Track chairs

Dr Victoria Uren, Centre of Excellence for Enterprise AI, Aston University, Birmingham, v.uren@aston.ac.uk
Dr Sian Joel-Edgar, Computing Discipline, Northeastern University London, sian.joel-edgar@nulondon.ac.uk

Track call

Recent years have seen AI, including generative, predictive and agentive systems, widely adopted by enterprises. AI technology is robust, but many enterprises still struggle to advance adoption beyond the pilot stage and create strategic value. Shadow AI systems, such as unofficial, unapproved, or unmanaged use of AI tools, are sometimes used by employees to fill the gaps, running without effective governance guard rails. This track builds on the work of Silic et al., 2025 who identified that there are emerging socio-technical tensions between organisational governance and employees’ practical needs for flexibility, efficiency, and innovation. They also identified that shadow AI systems are not malicious by definition, but there is a gap in governance mechanisms to address rapidly evolving AI capabilities, and employees often adopt unofficial AI tools to support everyday work practices. This is particularly the case for AI mediated communication channels, with generative AI widely used to speed up drafting documents and messages, or to support workers who lack confidence in their own abilities. We invite papers that take a sociotechnical approach to the study of unofficial, unapproved or unmanaged, shadow AI adoption in enterprises in regard to both private and public sectors.
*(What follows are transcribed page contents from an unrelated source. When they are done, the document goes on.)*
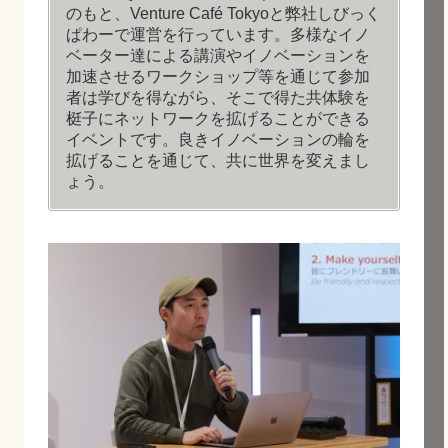
のもと、Venture Café Tokyoと弊社しびっく
ぱわーで運営を行っています。多様なイノ
ベーター達による講演やイノベーションを
加速させるワークショップ等を通じて参加
者は学びを得ながら、そこで得た共体験を
梃子にネットワークを拡げることができる
イベントです。良きイノベーションの輪を
拡げることを通じて、共に世界を変えまし
ょう。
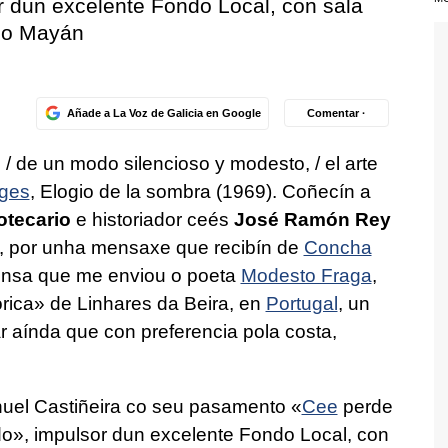
 dun excelente Fondo Local, con sala
sco Mayán
Añade a La Voz de Galicia en Google
Comentar ·
, / de un modo silencioso y modesto, / el arte
rges
, Elogio de la sombra (1969).
Coñecín a
iotecario
e historiador ceés
José Ramón Rey
, por unha mensaxe que recibín de
Concha
ensa que me enviou o poeta
Modesto Fraga
,
rica» de Linhares da Beira, en
Portugal
, un
r aínda que con preferencia pola costa,
uel Castiñeira co seu pasamento «
Cee
perde
o», impulsor dun excelente Fondo Local, con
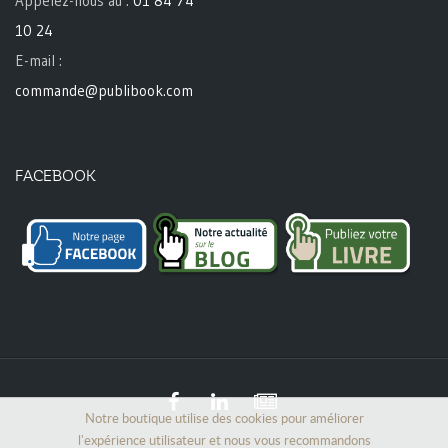
Appelez-nous au :
01 84 74
10 24
E-mail :
commande@publibook.com
FACEBOOK
Notre boutique utilise des cookies pour améliorer
l'expérience utilisateur et nous vous recommandons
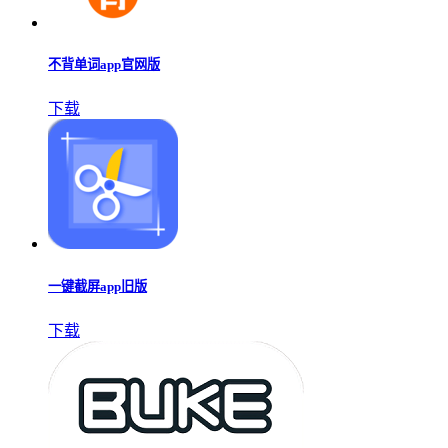
不背单词app官网版
下载
一键截屏app旧版
下载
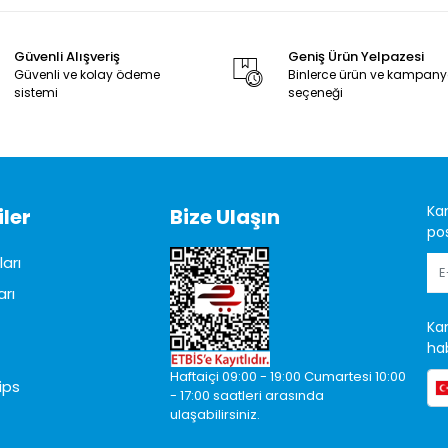
Güvenli Alışveriş
Geniş Ürün Yelpazesi
Güvenli ve kolay ödeme
Binlerce ürün ve kampan
sistemi
seçeneği
Ka
ler
Bize Ulaşın
pos
arı
arı
Ka
hab
Haftaiçi 09:00 - 19:00 Cumartesi 10:00
ips
- 17:00 saatleri arasında
ulaşabilirsiniz.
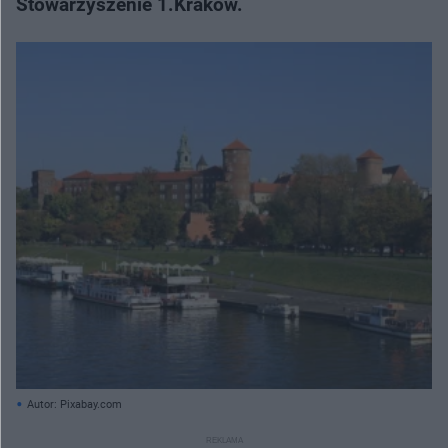
Stowarzyszenie 1.Kraków.
Autor: Pixabay.com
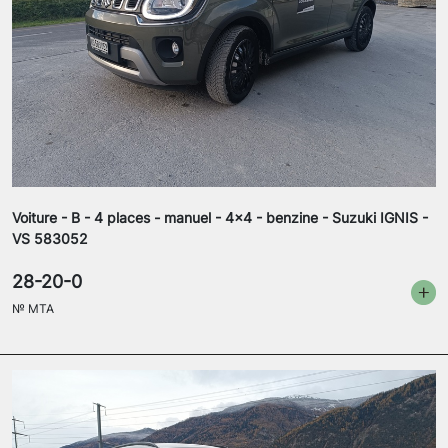
Voiture - B - 4 places - manuel - 4x4 - benzine - Suzuki IGNIS -
VS 583052
28-20-0
№
MTA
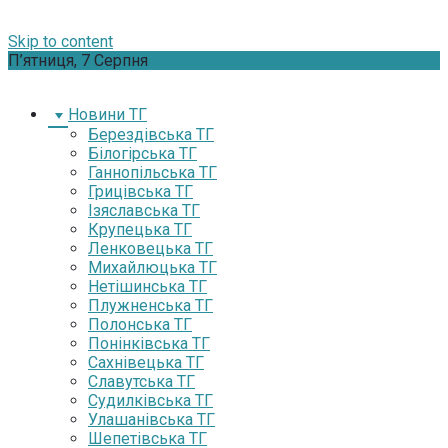
Skip to content
П’ятниця, 7 Серпня
Новини ТГ
Берездівська ТГ
Білогірська ТГ
Ганнопільська ТГ
Грицівська ТГ
Ізяславська ТГ
Крупецька ТГ
Ленковецька ТГ
Михайлюцька ТГ
Нетішинська ТГ
Плужненська ТГ
Полонська ТГ
Понінківська ТГ
Сахнівецька ТГ
Славутська ТГ
Судилківська ТГ
Улашанівська ТГ
Шепетівська ТГ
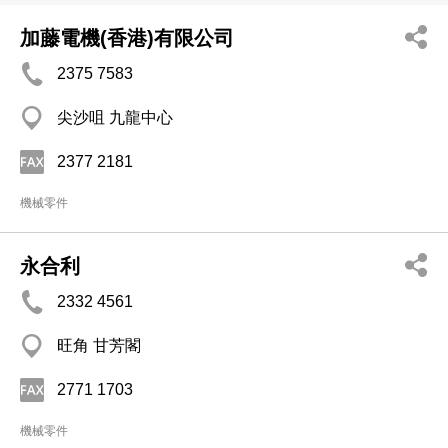
加藤電機(香港)有限公司
2375 7583
尖沙咀 九龍中心
2377 2181
機械零件
永合利
2332 4561
旺角 甘芳閣
2771 1703
機械零件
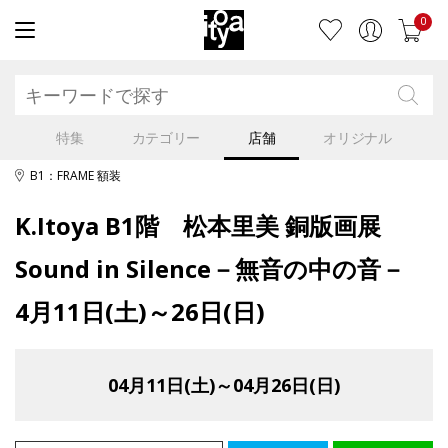
0
特集
カテゴリー
店舗
オリジナル
B1：FRAME 額装
K.Itoya B1階 松本里美 銅版画展
Sound in Silence－無音の中の音－
4月11日(土)～26日(日)
04月11日(土)～04月26日(日)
Interdisciplinary and cross disciplinary work is welcome, including case studies, empirical research, action research, and design studies.

Indicative topics

  • Sociotechnical factors in the adoption of shadow AI
  • Authorised AI and shadow AI, balancing control and creativity in the adoption process
  • Aligning shadow AI to organisational strategy
  • Where shadow AI fits in enterprise processes and organisational cultures
  • The transition of shadow AI to formal adoption and governance
  • Upskilling employees for effective shadow AI use and recognition of its limits
  • Design of AI interfaces to promote safe and effective use of shadow AI
  • The intersection of shadow and authorised AI in organisations
  • The impact of unacknowledged AI use on communication practices
  • Building trust in shadow AI systems and their outputs

References

Silic, M., Silic, D. and Kind‐Trüller, K., 2025. From shadow it to shadow AI–threats, risks and opportunities for organizations. Strategic Change.